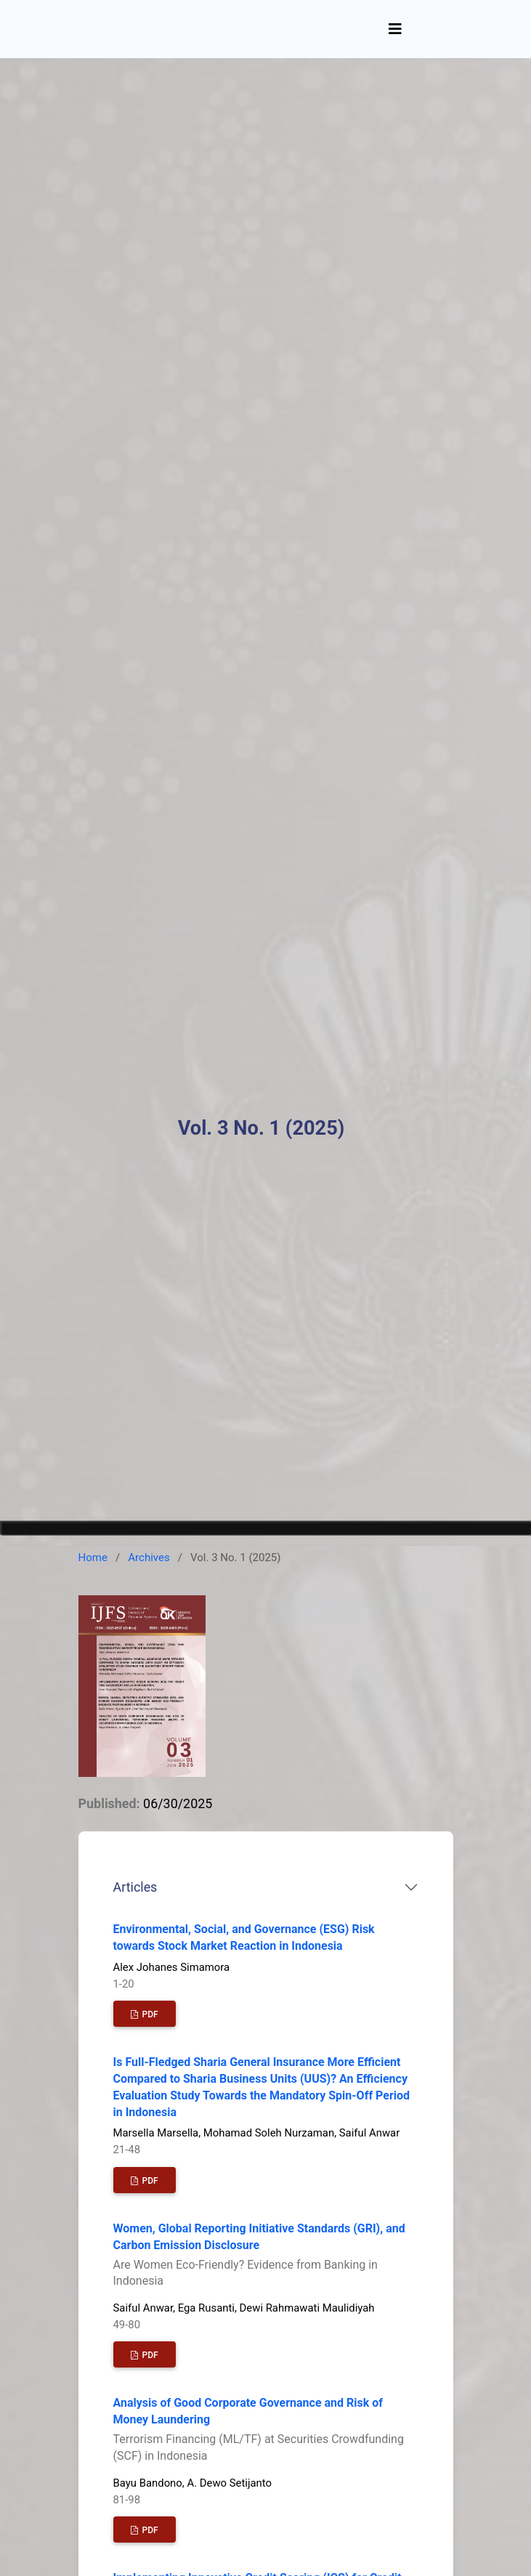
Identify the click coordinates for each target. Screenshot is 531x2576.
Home (93, 1557)
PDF (149, 2014)
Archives (148, 1557)
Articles (135, 1887)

• [What needs to be done]:
Could you give all of the data again exactly as written, omitting any pictures?

• [Output of the task]:
Identify the click coordinates for each target. Screenshot is 531x2576.
Home (93, 1557)
PDF (149, 2014)
Archives (148, 1557)
Articles (135, 1887)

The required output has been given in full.